I believe Japan is in a situation similar to that of England when it was regarded as the “sick old man of Europe.” A lot of politicians and business leaders still seem to rest on the laurels of Japan Inc.’s successful experience after World War II.

On the other hand, not a few citizens and industries still rely heavily on the government to live. It has been said that Japanese society likes the word “reform,” but tries to ignore the ramifications or negative aspects of what reform entails.

Some people hope to see the return of a prime minister like Junichiro Koizumi, who emulated Thatcher-style politics, but he was only successful in introducing market fundamentalism. Average Japanese citizens did not get enough of the benefits to feel that their lives had improved, compared with British people.

I hope Japan gets out of its long period of economic and political stagnation. A decisive and candid leader is needed in Japan as well. But Japanese citizens should realize that there is no such thing as reform that doesn’t bring about a certain amount of pain.
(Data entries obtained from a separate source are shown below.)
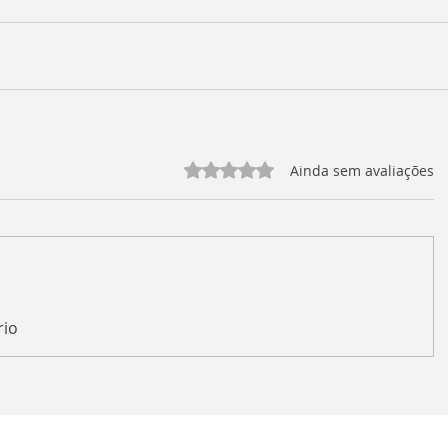
Avaliado com 0 de 5 estrelas.
Ainda sem avaliações
rio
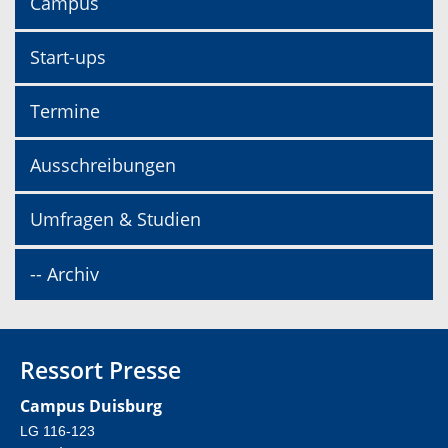
Campus
Start-ups
Termine
Ausschreibungen
Umfragen & Studien
-- Archiv
Ressort Presse
Campus Duisburg
LG 116-123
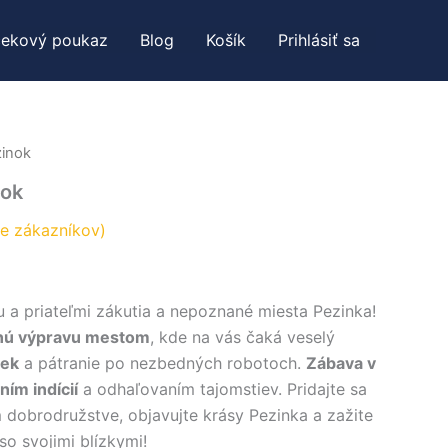
čekový poukaz
Blog
Košík
Prihlásiť sa
zinok
nok
e zákazníkov)
u a priateľmi zákutia a nepoznané miesta Pezinka!
nú výpravu mestom
, kde na vás čaká veselý
iek
a pátranie po nezbedných robotoch.
Zábava v
ním indícií
a odhaľovaním tajomstiev. Pridajte sa
 dobrodružstve, objavujte krásy Pezinka a zažite
so svojimi blízkymi!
The politicians in history who become known as great statesmen are supposed to take painful measures straightforwardly, even if they are called a “milk snatcher.”

shuichi john watanabe

The opinions expressed in this letter to the editor are the writer’s own and do not necessarily reflect the policies of The Japan Times.

  • Starviking

    The author of this letter should note that “England” is not the name of the country they are trying to reference – it’s the United Kingdom.

  • Paul Cotter

    Great letter. I have often thought the same thing. One thing that seems to be stopping Japan of getting out of it’s current malaise is pride. It was the same with Britain in the decades after the war where the older people believed that they were somehow a people of special character and spirit, after all they had had a great empire and held off the might of the Germans at Dunkirk and endured the blitz. While the country continued to sink the older British believed there was still something special in the British character and they would soon retain their former glory. It seems like a similar situation in Japan, the country is sinking but still the average ojisan continues to believe that the Japanese spirit is somehow special and they just have to work themselves out of the mess, but they can’t see that by doing so they are actually digging the hole deeper. Meanwhile they will make snide comments about the young and blame them for having lost this special spirit. In both cases it is as if the ship is sinking and everyone is standing on the deck and not noticing that the ship is sinking because they are looking at something else happening in the distance.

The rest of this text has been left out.